Acres of rice, chickpeas and lentils stretch to the horizon. Standing among rows of chickpeas on his 6 acres, Hidmo Mandavi, the village head, says Tata reps have been telling him and other farmers to sell the land and have offered them jobs in the new steel factory. "We're not engineers," he says. "We'll get jobs--but jobs where we'll be serving water to others or sweeping the floors. Right now we live like owners. Why should we become servants?"

Their defiance doesn't go down well, even in the world's largest democracy. The police have been breaking up gatherings of as few as five people. A couple of winters ago two busloads of villagers were on their way to meet the governor of Chhattisgarh to complain about being bullied into selling their land for the Tata plant when the police stopped their buses and hauled them off to jail. Mashre Mora, 46, a farmer in the nearby Dabpal village who refused to sell out, was arrested a third time after returning from a weekly village gathering where farmers discuss issues like water supply, crop infestation and disputes with their neighbors. Charge: disturbing the peace. That evening about 40 cops came to his house, broke the lock and dragged him out. "I've told them I won't give up my land," he says. "I'm uneducated and can't get a job in an office, so once the money runs out what will I do? I only have the support of my farming, I don't have anything else." (The police say they have no involvement in land acquisition and show up only to hunt Maoists.)

Some villagers have found their names on lists of people who have sold their land--even though they say they haven't. Kamal Gajbiya, 40, is a towering, muscular figure with a thick beard. A resident of Kumbli village, he owns 8 acres along with his brother, sister and mother, and has met the same fate as Mora. On each trip to prison, he says, people he thought were Tata reps, accompanied by government officials, asked him to part with his land. (In its blanket denial of abuses, Tata declined to address specific incidents.) "They said, 'We'll let you go; take the money,'" Gajbiya recalls. "I said, 'I'm a prisoner, and I cannot talk to you.'" Last May he found out his name and those of his sister and mother had been struck from the revenue records because they had supposedly sold their farms. Gajbiya filed complaints with the Ministry of Information before he finally received a copy of the records. He also got copies of letters from 1,750 farmers--all of whom had purportedly sold their land--stating their opposition to selling.

There's nothing subtle about the threats. A teacher, Retu Ram, was told he'd be transferred to another district if he didn't sell. That's what happened to a colleague. In another village, Banga Peeta Aito, a farmer of 60 or so, had been in prison for a month on charges of disturbing the peace. His sons were told that unless they agreed to take the check from Tata, their father would rot in jail. They finally accepted it--and their father was released the next day, they say.

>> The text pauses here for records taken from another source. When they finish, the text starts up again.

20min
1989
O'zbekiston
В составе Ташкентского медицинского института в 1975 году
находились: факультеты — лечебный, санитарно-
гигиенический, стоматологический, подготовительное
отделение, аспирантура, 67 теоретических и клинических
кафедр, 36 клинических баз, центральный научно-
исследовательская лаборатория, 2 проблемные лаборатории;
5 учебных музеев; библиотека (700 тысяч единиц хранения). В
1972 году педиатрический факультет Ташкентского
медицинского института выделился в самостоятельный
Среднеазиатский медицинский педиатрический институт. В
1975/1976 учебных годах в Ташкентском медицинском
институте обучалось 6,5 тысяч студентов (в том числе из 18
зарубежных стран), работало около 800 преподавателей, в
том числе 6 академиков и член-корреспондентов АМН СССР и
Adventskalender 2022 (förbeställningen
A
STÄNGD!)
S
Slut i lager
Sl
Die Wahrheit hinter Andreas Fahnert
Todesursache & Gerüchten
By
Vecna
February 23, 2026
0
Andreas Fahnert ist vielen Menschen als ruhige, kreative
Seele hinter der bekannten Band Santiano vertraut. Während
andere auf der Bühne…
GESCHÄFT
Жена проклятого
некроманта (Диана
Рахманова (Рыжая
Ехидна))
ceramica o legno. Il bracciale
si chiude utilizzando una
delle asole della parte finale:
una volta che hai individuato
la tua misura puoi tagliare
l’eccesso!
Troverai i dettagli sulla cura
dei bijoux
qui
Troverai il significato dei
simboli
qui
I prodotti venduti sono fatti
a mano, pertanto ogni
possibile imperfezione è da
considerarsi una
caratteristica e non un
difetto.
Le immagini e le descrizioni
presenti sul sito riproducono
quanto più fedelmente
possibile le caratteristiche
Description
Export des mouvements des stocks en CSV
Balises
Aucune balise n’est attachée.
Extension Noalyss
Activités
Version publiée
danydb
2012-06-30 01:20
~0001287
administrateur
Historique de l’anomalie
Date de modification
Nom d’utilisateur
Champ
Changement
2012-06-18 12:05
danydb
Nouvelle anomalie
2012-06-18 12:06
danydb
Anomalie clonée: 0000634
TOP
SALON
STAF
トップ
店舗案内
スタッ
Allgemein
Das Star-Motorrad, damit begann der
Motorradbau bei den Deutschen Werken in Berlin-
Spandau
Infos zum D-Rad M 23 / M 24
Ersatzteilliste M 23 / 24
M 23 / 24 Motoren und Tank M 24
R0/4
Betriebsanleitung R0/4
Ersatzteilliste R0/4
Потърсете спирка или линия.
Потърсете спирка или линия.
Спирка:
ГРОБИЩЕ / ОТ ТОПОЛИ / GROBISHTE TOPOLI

Tata says it was invited in by the government of Chhattisgarh and that it is bringing economic opportunity to the area, a frequent claim made by corporations. "Although rich in mineral resources, Bastar is among the most backward regions of the country," says a Tata spokesperson. "[The plant] will give a fillip to all-round development in the region." The company, he adds, paid double the amount per acre set by the government; it plans to offer to exchange real estate, perhaps acre for acre for up to 2.5 acres of land lost, as well as technical training and jobs to one member from each affected family. Moreover, Tata says that 70% of the residents have accepted its offers and the rest are coming around. (Villagers dispute the assertion that the payments were generous and say there are still many holdouts.) "Youth of the area is in favor of industrialization, in which they see their future," says the spokesperson.

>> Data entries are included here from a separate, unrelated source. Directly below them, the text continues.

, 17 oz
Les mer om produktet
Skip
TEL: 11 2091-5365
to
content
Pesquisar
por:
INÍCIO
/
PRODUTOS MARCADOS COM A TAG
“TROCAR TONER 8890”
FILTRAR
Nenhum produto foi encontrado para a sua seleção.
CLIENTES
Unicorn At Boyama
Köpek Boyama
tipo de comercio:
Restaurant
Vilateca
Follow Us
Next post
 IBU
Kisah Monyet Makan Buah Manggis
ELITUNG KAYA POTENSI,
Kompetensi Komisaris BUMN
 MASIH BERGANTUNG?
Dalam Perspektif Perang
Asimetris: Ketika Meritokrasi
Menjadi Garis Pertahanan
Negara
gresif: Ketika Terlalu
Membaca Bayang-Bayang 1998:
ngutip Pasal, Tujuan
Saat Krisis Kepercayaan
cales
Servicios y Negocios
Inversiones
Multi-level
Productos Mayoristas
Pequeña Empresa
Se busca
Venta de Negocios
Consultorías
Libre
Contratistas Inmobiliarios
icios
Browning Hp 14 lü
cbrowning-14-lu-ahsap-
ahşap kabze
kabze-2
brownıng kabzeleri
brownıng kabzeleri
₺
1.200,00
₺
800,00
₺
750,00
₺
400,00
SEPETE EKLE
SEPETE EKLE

Roughly 400 miles north, the thickly forested area in Raigarh, Chhattisgarh gives way to black, as soot blankets shrubs, the road, everything. Jindal Steel & Power dominates the region with its steel plant, coal mines and a 1,000-megawatt coal-powered plant. Naveen Jindal, executive chairman and Member of Parliament (Congress Party), has transformed the company from a moderate performer into a star. (His mother, Savitri, is chairman of the holding company, O.P. Jindal Group, and ranks number 44 on the forbes billionaires list with an estimated net worth of $12.2 billion.) Naveen's is among the lowest-cost steel producers, thanks to supplies of iron ore and electric power and use of sponge iron, which takes cheap bituminous coal transported by a 4.2-mile-long pipeline instead of the more expensive imported anthracite. To keep up this cycle of growth, Jindal needs more land. That push has created strife.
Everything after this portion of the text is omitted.